§ **PROMPT**:
Could you give the records below again exactly, without the pictures?

*** Opening SOURCE MATERIAL ***

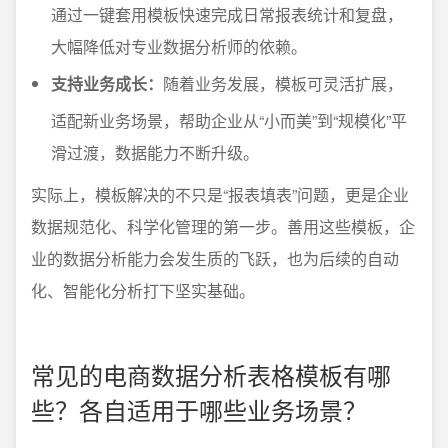
通过一键套用模板快速完成日常报表统计和复盘，
大幅降低对专业数据分析师的依赖。
支持业务成长：
随着业务发展，模板可灵活扩展，
适配新业务场景，帮助企业从“小而美”到“规模化”平
滑过渡，数据能力不断升级。
实际上，模板解决的不只是“报表填表”问题，更是企业
数据规范化、科学化管理的第一步。善用这些模板，企
业的数据分析能力会发生质的飞跃，也为后续的自动
化、智能化分析打下坚实基础。
常见的电商数据分析表格模板有哪
些？各自适用于哪些业务场景？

*** Closing SOURCE MATERIAL ***

§ **TASK RESPONSE**:
通过一键套用模板快速完成日常报表统计和复盘，
大幅降低对专业数据分析师的依赖。
支持业务成长：
随着业务发展，模板可灵活扩展，
适配新业务场景，帮助企业从“小而美”到“规模化”平
滑过渡，数据能力不断升级。
实际上，模板解决的不只是“报表填表”问题，更是企业
数据规范化、科学化管理的第一步。善用这些模板，企
业的数据分析能力会发生质的飞跃，也为后续的自动
化、智能化分析打下坚实基础。
常见的电商数据分析表格模板有哪
些？各自适用于哪些业务场景？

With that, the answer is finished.